An exact transcription of all the records is required, minus the images.

******************************

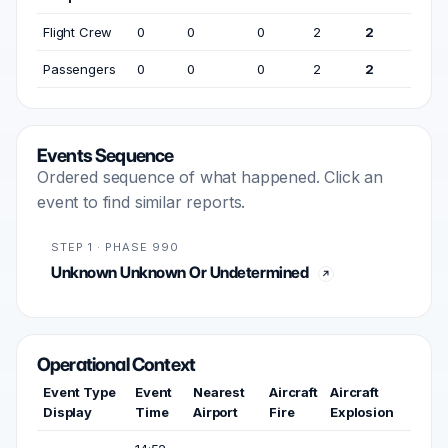
Flight Crew
0
0
0
2
2
Passengers
0
0
0
2
2
Events Sequence
Ordered sequence of what happened. Click an
event to find similar reports.
STEP 1 · PHASE 990
Unknown Unknown Or Undetermined
Operational Context
Event Type
Event
Nearest
Aircraft
Aircraft
Display
Time
Airport
Fire
Explosion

******************************

--- ANSWER FOR THIS EXERCISE ---
Flight Crew
0
0
0
2
2
Passengers
0
0
0
2
2
Events Sequence
Ordered sequence of what happened. Click an
event to find similar reports.
STEP 1 · PHASE 990
Unknown Unknown Or Undetermined
Operational Context
Event Type
Event
Nearest
Aircraft
Aircraft
Display
Time
Airport
Fire
Explosion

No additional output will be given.